Keep only the lines that hold the string "customers", filtering out the rest of the entries below.

Stored data:
*** Block opens ***

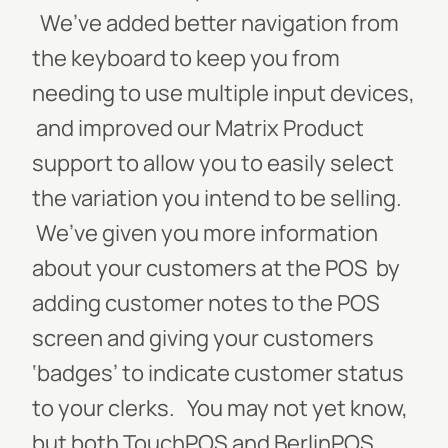
We’ve added better navigation from
the keyboard to keep you from
needing to use multiple input devices,
and improved our Matrix Product
support to allow you to easily select
the variation you intend to be selling.
We’ve given you more information
about your customers at the POS by
adding customer notes to the POS
screen and giving your customers
‘badges’ to indicate customer status
to your clerks. You may not yet know,
but both TouchPOS and BerlinPOS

*** Block closes ***

--- Your solution ---
about your customers at the POS by
screen and giving your customers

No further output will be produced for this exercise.